Failure analysis of ductile iron crankshaft in compact pickup truck diesel engine

Abstract

The crankshaft is one of the structural components of the engine that converts the linear motion of the piston into rotational motion. In this study, the failure analysis of spheroidal graphite cast iron (SGCI) crankshafts of compact pickup truck diesel engine was investigated that premature failure occurred in the web-crankpin fillet zone of all four crankpins. A series of experiments including chemical composition, mechanical properties, hardness, and tensile tests were performed. Optical microscope (OM) and scanning electron microscopes (SEM) equipped with energy-dispersive X-ray spectroscopy (EDS) were used to investigate the microstructure, defects, fracture surface, and failure cause. To estimate the crankshaft stress field under cyclic bending combined with steady torsion, a nonlinear three-dimensional stress analysis model was used.
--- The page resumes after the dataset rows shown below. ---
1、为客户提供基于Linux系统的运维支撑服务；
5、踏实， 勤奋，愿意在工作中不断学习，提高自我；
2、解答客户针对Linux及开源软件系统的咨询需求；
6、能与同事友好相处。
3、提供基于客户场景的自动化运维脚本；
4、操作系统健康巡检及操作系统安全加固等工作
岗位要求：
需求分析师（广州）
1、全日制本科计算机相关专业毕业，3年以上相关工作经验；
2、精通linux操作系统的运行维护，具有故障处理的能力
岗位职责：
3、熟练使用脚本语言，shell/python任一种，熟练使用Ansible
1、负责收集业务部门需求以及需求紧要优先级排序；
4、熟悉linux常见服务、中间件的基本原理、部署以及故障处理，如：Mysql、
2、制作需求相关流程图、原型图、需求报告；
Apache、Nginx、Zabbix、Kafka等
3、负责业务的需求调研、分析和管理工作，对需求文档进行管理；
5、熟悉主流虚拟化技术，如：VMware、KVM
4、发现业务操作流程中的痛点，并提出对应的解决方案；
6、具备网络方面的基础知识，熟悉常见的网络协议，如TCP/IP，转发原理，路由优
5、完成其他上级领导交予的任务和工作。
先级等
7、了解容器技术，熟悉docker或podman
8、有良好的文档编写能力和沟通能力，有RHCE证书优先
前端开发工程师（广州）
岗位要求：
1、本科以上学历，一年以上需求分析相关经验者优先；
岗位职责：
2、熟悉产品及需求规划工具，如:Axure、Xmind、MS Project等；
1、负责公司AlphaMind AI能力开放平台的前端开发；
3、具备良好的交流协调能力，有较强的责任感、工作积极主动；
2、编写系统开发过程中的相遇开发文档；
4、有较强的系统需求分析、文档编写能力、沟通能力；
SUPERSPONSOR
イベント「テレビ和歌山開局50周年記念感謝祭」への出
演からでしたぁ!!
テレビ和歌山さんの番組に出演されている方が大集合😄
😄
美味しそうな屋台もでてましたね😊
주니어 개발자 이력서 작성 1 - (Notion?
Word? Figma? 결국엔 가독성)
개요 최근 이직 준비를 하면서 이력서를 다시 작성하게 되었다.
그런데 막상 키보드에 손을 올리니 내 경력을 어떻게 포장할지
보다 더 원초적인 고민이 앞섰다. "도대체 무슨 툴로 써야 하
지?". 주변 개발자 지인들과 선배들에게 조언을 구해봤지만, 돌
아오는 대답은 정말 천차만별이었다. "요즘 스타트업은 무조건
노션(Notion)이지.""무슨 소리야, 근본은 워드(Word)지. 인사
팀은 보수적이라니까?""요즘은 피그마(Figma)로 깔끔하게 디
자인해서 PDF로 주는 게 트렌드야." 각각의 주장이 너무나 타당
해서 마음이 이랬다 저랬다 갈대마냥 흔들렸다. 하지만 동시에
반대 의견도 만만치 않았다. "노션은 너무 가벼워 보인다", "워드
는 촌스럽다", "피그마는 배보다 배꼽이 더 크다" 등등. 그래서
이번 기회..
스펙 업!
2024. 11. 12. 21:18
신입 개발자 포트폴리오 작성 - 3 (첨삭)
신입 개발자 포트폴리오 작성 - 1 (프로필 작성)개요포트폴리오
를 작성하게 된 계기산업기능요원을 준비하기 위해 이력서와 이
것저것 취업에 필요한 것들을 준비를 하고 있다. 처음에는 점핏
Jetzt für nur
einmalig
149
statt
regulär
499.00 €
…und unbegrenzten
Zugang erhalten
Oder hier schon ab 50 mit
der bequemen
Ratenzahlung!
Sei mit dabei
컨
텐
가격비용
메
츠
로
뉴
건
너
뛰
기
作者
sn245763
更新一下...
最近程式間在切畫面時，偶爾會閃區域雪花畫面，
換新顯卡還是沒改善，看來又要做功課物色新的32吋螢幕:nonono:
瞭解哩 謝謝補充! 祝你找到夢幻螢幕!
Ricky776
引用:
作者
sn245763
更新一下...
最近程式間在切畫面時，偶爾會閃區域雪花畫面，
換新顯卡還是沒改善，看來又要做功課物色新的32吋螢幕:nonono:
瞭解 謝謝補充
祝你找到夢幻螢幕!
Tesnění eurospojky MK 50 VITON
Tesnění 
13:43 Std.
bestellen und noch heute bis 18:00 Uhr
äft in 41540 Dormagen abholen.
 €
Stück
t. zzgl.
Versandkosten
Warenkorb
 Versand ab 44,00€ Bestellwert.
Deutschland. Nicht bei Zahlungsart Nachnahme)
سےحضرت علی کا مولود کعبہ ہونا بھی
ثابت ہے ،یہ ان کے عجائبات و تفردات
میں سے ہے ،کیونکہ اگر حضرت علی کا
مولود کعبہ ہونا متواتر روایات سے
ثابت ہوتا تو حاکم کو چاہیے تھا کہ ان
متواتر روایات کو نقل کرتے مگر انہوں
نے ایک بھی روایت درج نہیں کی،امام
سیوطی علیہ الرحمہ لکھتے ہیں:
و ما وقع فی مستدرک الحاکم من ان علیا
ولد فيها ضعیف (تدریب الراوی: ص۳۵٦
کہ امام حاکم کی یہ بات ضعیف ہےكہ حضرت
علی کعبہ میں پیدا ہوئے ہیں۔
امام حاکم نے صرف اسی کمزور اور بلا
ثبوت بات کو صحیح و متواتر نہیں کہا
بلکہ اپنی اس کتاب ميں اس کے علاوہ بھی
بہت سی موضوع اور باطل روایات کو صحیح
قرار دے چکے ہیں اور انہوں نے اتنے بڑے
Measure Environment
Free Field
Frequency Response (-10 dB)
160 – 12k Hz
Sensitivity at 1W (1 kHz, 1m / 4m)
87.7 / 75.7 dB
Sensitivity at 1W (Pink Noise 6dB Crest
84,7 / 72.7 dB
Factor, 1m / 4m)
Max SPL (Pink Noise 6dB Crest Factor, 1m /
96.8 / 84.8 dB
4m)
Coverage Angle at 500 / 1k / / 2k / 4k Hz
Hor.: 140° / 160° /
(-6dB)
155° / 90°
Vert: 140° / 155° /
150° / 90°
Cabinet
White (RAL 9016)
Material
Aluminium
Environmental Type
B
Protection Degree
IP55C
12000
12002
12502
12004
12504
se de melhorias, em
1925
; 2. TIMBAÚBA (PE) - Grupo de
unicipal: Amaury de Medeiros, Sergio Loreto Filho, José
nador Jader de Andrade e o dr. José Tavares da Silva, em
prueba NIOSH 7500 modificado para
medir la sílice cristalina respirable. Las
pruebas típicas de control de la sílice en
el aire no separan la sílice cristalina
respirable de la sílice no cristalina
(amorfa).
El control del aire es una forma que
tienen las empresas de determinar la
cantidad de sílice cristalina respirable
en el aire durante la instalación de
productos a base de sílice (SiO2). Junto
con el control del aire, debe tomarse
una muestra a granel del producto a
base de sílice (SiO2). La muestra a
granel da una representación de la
Fractography showed that the failure is a type of transient low cycle fatigue and includes three zones of crack initiation, fatigue crack propagation, and fast final fracture. Also, hardness and microstructure results revealed that there is no hardened surface layer on both the crankpin and the main journal (>600 HV0.1 proposed standard). In addition, the microstructural characteristics showed that the material nodularity used in the failed crankshafts is within the acceptable minimum range (>80% nodularity). Besides, numerical stress analysis showed that the highest stress is in the web-crankpin fillet zone, which is in good agreement with the experimental field measurements. Finally, recommendations have been provided to ensure long fatigue life and prevent premature failure.